Filipino-style Macaroni Salad is a must for any party or celebration! It’s loaded with chicken, ham, cheese, and crushed pineapple for a hearty and delicious side dish that’s sure to be a crowd favorite.
Like spaghetti, Filipino-style macaroni salad is one of the dishes we adapted from the west and gave our Pinoy twist. Bursting with tropical flavors, it’s the perfect fit for our tastes.
This recipe was first published in September 2013, but I am giving it a little makeover today with new photos and cooking tips because, well, Christmas is almost here. No Filipino party or gathering is complete without chicken macaroni, and if I may say so myself, this version of mine is THE mother of all macaroni salads!
- Do not overcook the macaroni. It gets tossed with a huge amount of mixed ins and you want it firm enough to hold up.
- Poach the chicken instead of “boil”. This gentle method of cooking ensures the meat is moist and succulent instead of dry and stringy. I like to use boneless chicken breasts but a combination of dark and white meat will work well, too.
- Blanch the carrots. Like poaching the chicken, this step makes a big difference. By parboiling in hot water and then immediately shocking them in iced water, the vegetables stay vibrant and tender-crisp.
- Add your favorite mix-ins. l like to dice sweet gherkin pickles for extra crunch but feel free to swap sweet pickle relish. Feel free to experiment with other add-ins such as chopped bell peppers or celery for flavor and color.
- Do not skip the condensed milk! It adds creaminess and a touch of sweetness which counterbalances the savory flavors of the dish.
- Cool the ingredients completely. For food safety, allow the pasta and ingredients to cool completely before mixing.
- Chill in the refrigerator. The pasta salad will be a little loose when first combined but it will thicken beautifully after an hour or so in the fridge. I know everyone will be excited to dig in but give it a little time to cool completely and meld.
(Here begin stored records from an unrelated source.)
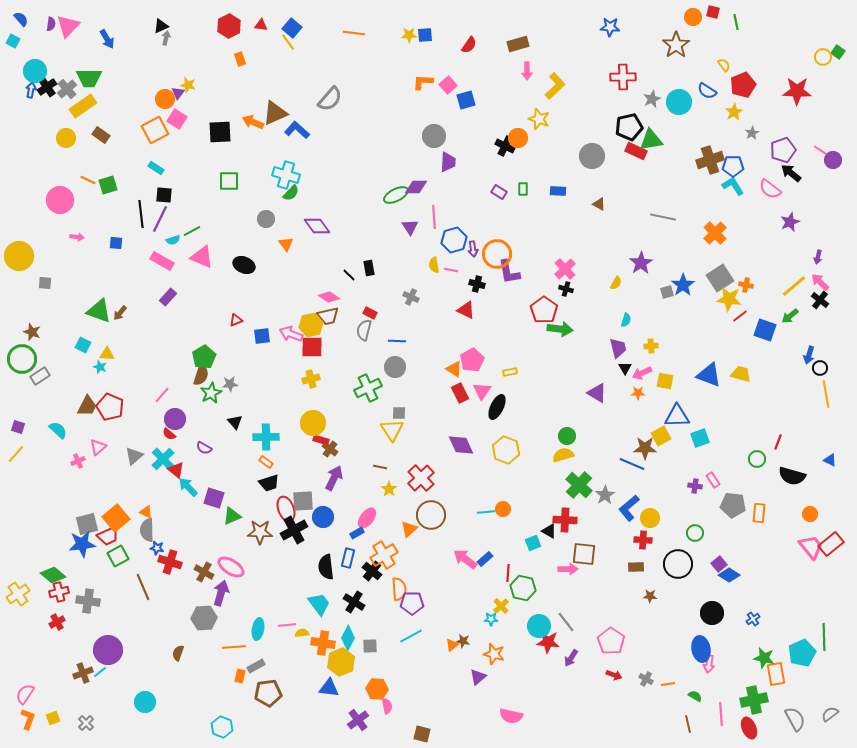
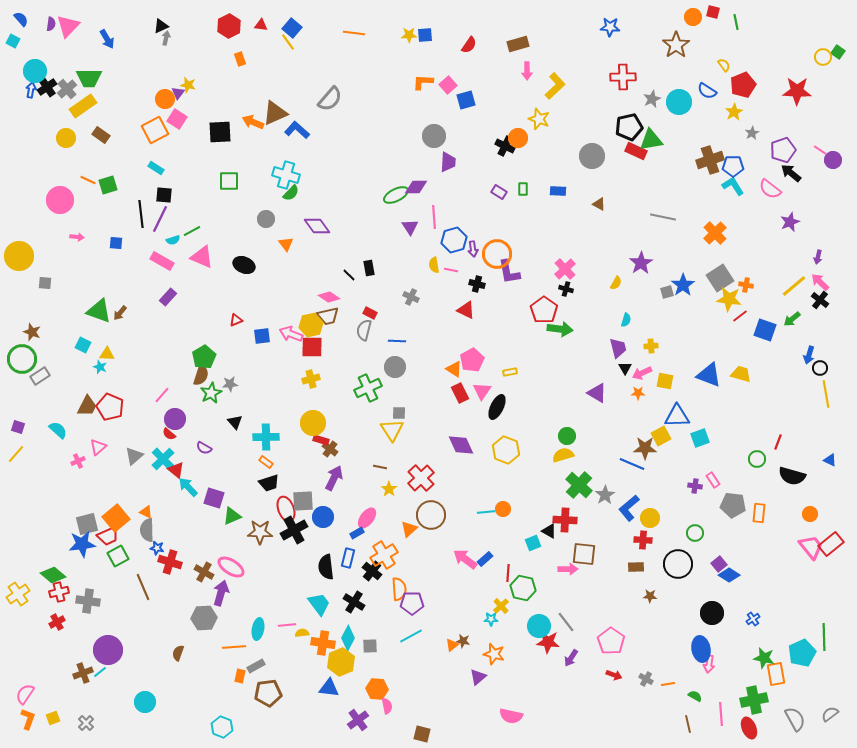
green arrow at (790, 316): moved 2 px right, 3 px down
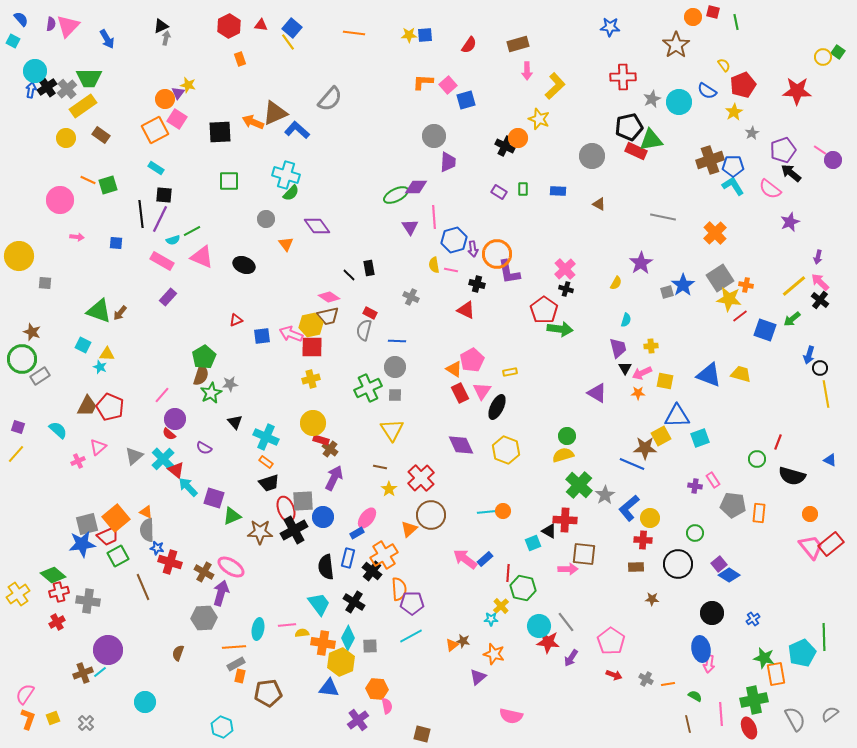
gray square at (399, 413): moved 4 px left, 18 px up
cyan cross at (266, 437): rotated 25 degrees clockwise
orange circle at (503, 509): moved 2 px down
brown star at (650, 596): moved 2 px right, 3 px down
gray rectangle at (256, 666): moved 20 px left, 2 px up
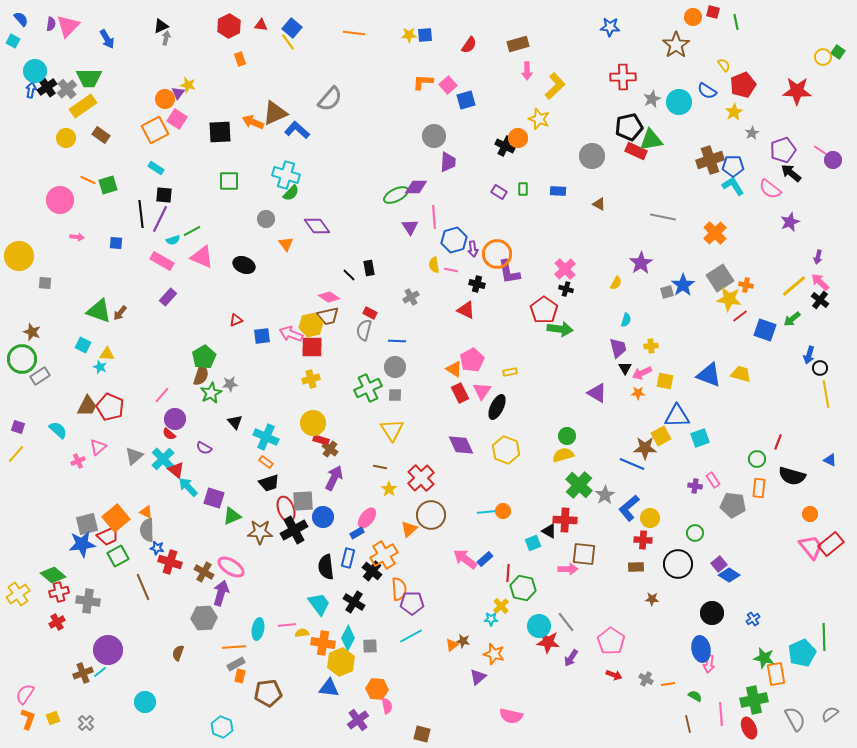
gray cross at (411, 297): rotated 35 degrees clockwise
orange rectangle at (759, 513): moved 25 px up
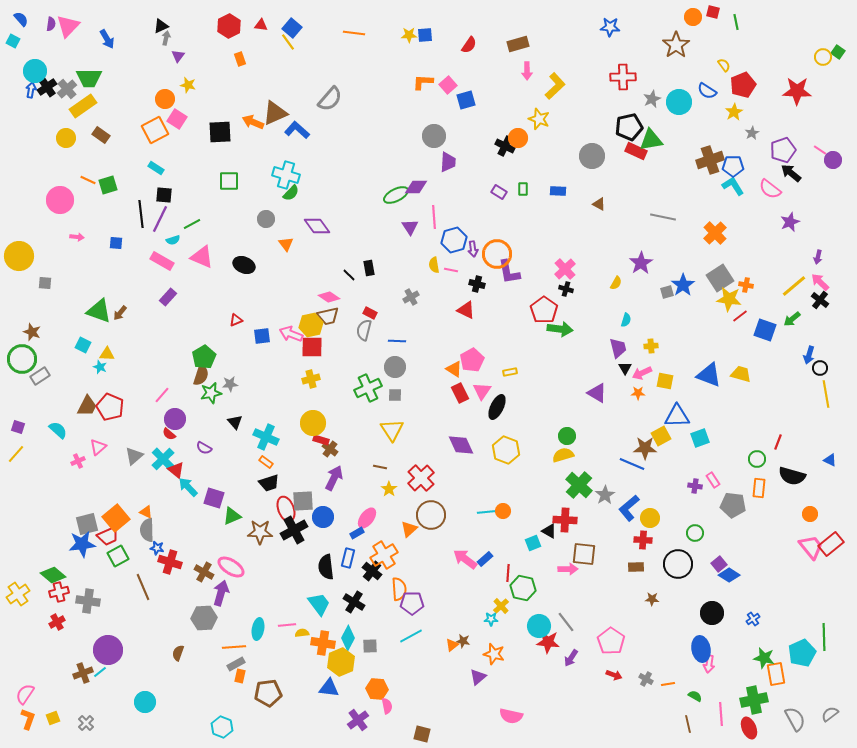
purple triangle at (178, 93): moved 37 px up
green line at (192, 231): moved 7 px up
green star at (211, 393): rotated 15 degrees clockwise
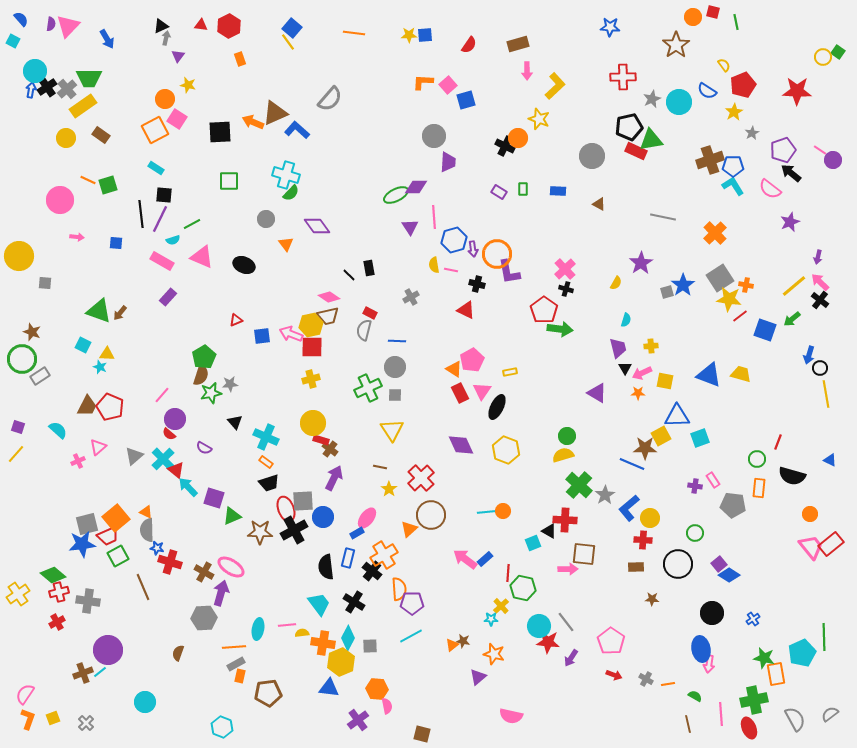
red triangle at (261, 25): moved 60 px left
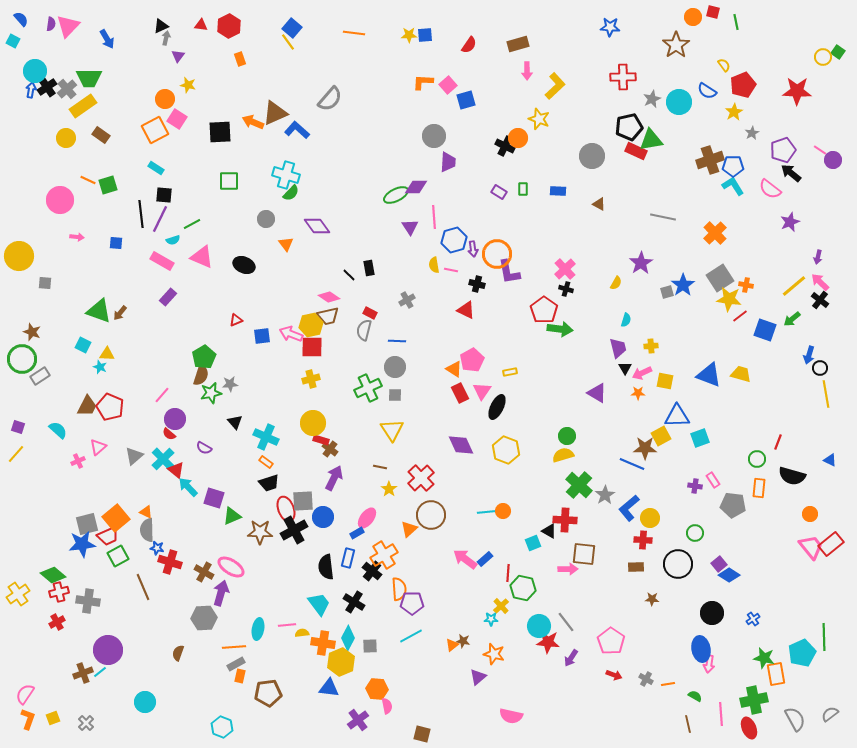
gray cross at (411, 297): moved 4 px left, 3 px down
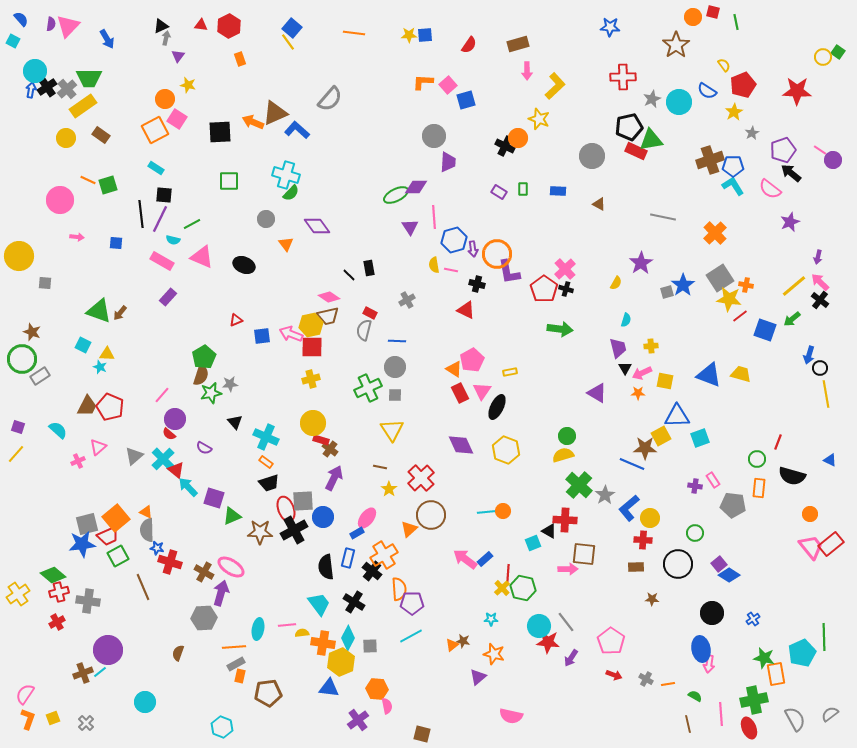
cyan semicircle at (173, 240): rotated 32 degrees clockwise
red pentagon at (544, 310): moved 21 px up
yellow cross at (501, 606): moved 1 px right, 18 px up
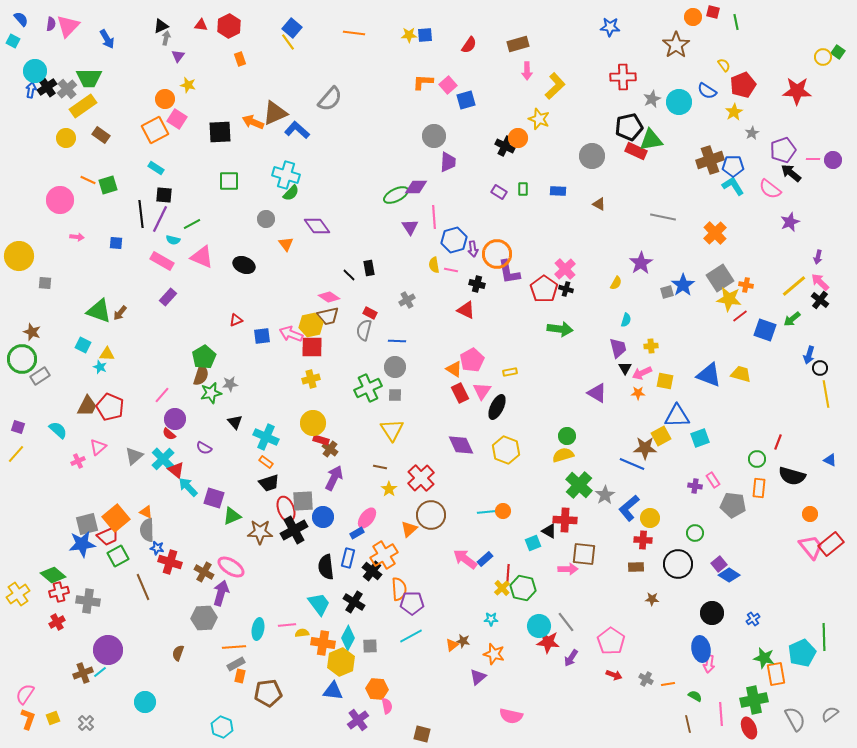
pink line at (820, 150): moved 7 px left, 9 px down; rotated 32 degrees counterclockwise
blue triangle at (329, 688): moved 4 px right, 3 px down
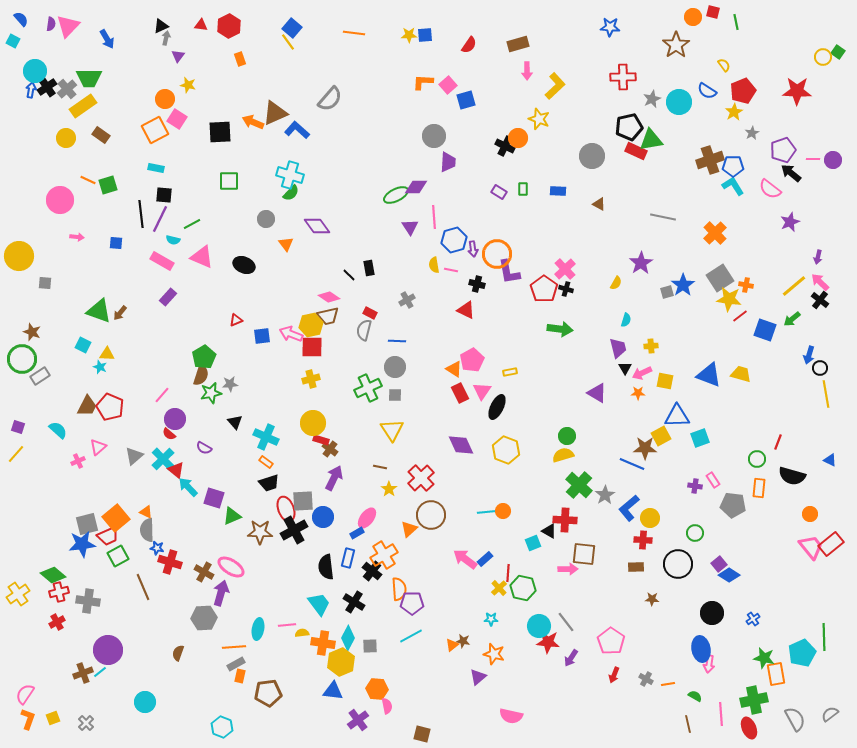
red pentagon at (743, 85): moved 6 px down
cyan rectangle at (156, 168): rotated 21 degrees counterclockwise
cyan cross at (286, 175): moved 4 px right
yellow cross at (502, 588): moved 3 px left
red arrow at (614, 675): rotated 91 degrees clockwise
How long can you keep macaroni salad
- Although you can prep the salad in advance, I don’t recommend keeping it at room temperature for more than 2 hours or for more than 3 days in the refrigerator due to food safety. With mayo, eggs, and other protein-rich ingredients, it will spoil quicker than most foods.
- Unfortunately, due to the nature of the ingredients, this chicken macaroni salad does not freeze well. The fats and oils in the mayonnaise break down and lose creaminess when frozen and thawed.
- 1 pound uncooked medium elbow macaroni
- 1 pound boneless, skinless chicken breast or thigh meat
- 1 large carrot, peeled and diced
- 1 cup ham, cubed
- 6 hard-boiled eggs, peeled and coarsely chopped
- 1 can (14 ounces) crushed pineapple
- 1 cup Eden or Velveeta Cheese, cubed
- 1/2 cup sweet pickle relish
- 1 cup raisins
- 1 onion, peeled and diced
- 1 1/2 cups mayonnaise
- 1/2 cup sweetened condensed milk
- salt and pepper to taste
In a pot over medium heat, bring about 4 quarts salted water to a boil. Add macaroni and cook according to package directions for about 8 to 9 minutes or until firm to bite. Drain well and allow to cool completely.
In a pot, add chicken meat and enough water to cover. Bring the water to a boil, skimming scum that floats on top. Lower heat, cover, and simmer for about 15 to 20 minutes or until cooked through. Drain from the liquid, allow to completely cool and shred. Set aside.
In a pot, bring water to a boil. Add diced carrots and cook for about 30 seconds. With a slotted spoon, remove from water and plunge into an ice bath until completely cool. Drain and set aside.
In a large bowl, combine macaroni, chicken, carrots, ham, eggs, crushed pineapple including packing juice, cheese, sweet pickle relish, raisins, onions, mayonnaise, and sweetened condensed milk. Gently stir together until evenly distributed.
Season with salt and pepper to taste. Refrigerate for about 1 hour to cool completely and to allow flavors to meld.